A chill rolled over her, not from the wet weather outside, but from a panic that made her stomach hurt. She pasted on a smile, which she realized was wasted on him, and said, “Sure! But first a bath!”
She bit her lip. She sounded like a fool. But he didn’t say anything, didn’t call her on her falsity.
He stretched out on the bed and tucked his hands behind his head. Pulled his cowl down so it covered everything but his mouth. “I’ll be here when you’re ready.”

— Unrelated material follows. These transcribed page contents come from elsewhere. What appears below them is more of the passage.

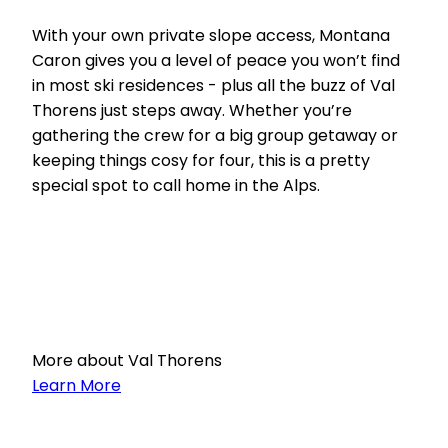
With your own private slope access, Montana
Caron gives you a level of peace you won’t find
in most ski residences - plus all the buzz of Val
Thorens just steps away. Whether you’re
gathering the crew for a big group getaway or
keeping things cosy for four, this is a pretty
special spot to call home in the Alps.
More about Val Thorens
Learn More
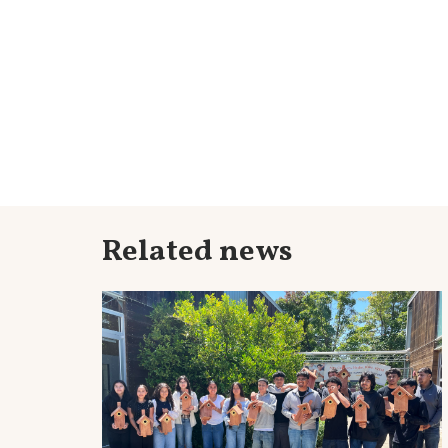
Related news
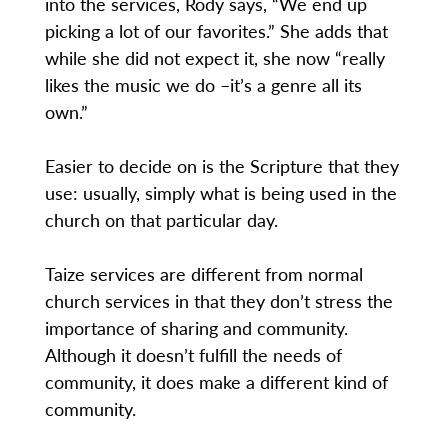
into the services, Rody says, “We end up
picking a lot of our favorites.” She adds that
while she did not expect it, she now “really
likes the music we do –it’s a genre all its
own.”
Easier to decide on is the Scripture that they
use: usually, simply what is being used in the
church on that particular day.
Taize services are different from normal
church services in that they don’t stress the
importance of sharing and community.
Although it doesn’t fulfill the needs of
community, it does make a different kind of
community.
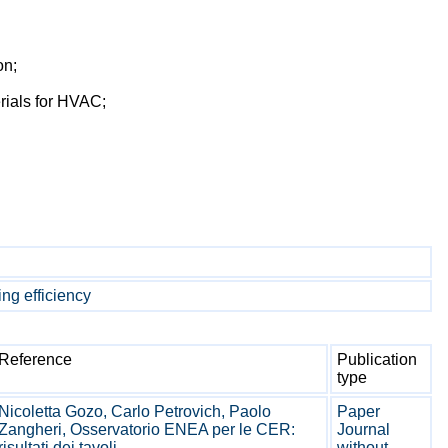
on;
erials for HVAC;
ng efficiency
Reference
Publication
type
Nicoletta Gozo, Carlo Petrovich, Paolo
Paper
Zangheri, Osservatorio ENEA per le CER:
Journal
risultati dei tavoli ...
without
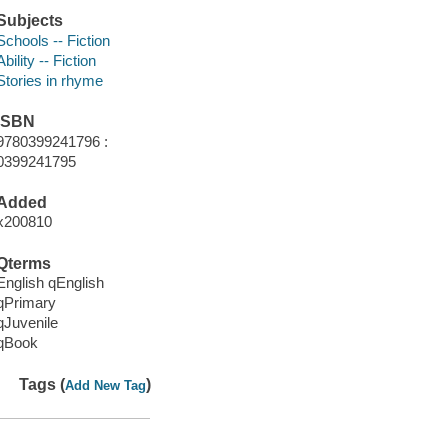
Subjects
Schools -- Fiction
Ability -- Fiction
Stories in rhyme
ISBN
9780399241796 :
0399241795
Added
x200810
Qterms
English qEnglish
qPrimary
qJuvenile
qBook
Tags (
)
Add New Tag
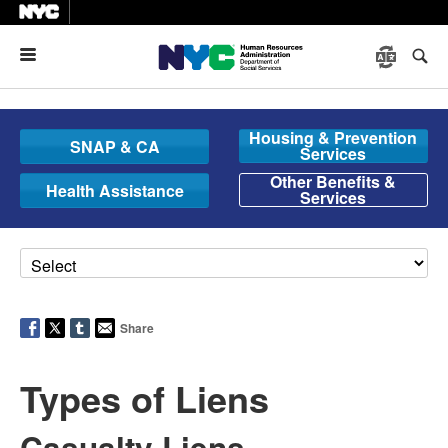
Menu
Housing & Prevention
SNAP & CA
Services
Other Benefits &
Health Assistance
Services
Share
Types of Liens
Casualty Liens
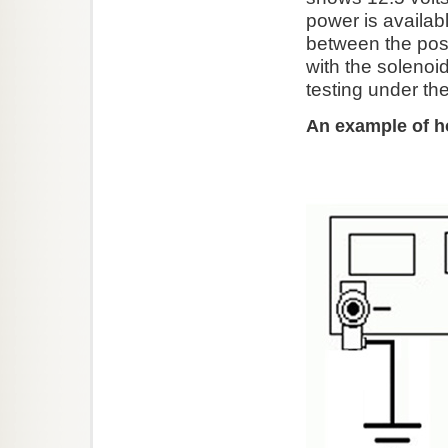
power is availab
between the posit
with the solenoi
testing under th
An example of h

She grabbed her clean clothes, the soap that sat on the table, and the bottle of alcohol she had brought from the ship and hurried out the door.
CHAPTER 30
THE TOVASHEH RIVER
YEAR 325 OF THE SUN
(4 DAYS BEFORE CONVERGENCE)
I saw a terrible thing today. A dozen crows, small but fierce, attacked a much larger owl that had entered their territory. It was raiding their nests and had eaten a nestling. The crows attacked it with their beaks and claws, but the owl seemed to only see them as an annoyance. It even plucked one from the sky, breaking its neck before hurling it to the canyon floor below.
—From Observations on Crows, by Saaya, age thirteen
Serapio was dozing lightly when Xiala returned. He had let the lamp burn down to almost nothing, too comfortable to get up and relight it. At night everything became shadows upon shadows anyway, and he saw just as well in full darkness as with lamplight, which was not at all. But as the solstice drew nearer, he had sensed the shadow within him growing, too, and with it his perception had sharpened. He was still as blind as he had been since he was twelve, but Xiala in particular seemed to register more brightly, more intensely, in his awareness. He didn’t know if it was because the god was growing within him, or if it was her Teek magic, but he sensed everything about her more acutely and missed her when she was gone.
He listened to her move about the room, trying to be quiet so as not to wake him. He wanted to ask her to join him again, to share the narrow bed, but was afraid she would say no. Fear. It was an emotion he had not felt in a while. Want was not something he had felt recently, either, but he experienced it now, a sharp pain in his chest. He wanted her close, wanted her scent of sun and salt and ocean magic in his nose.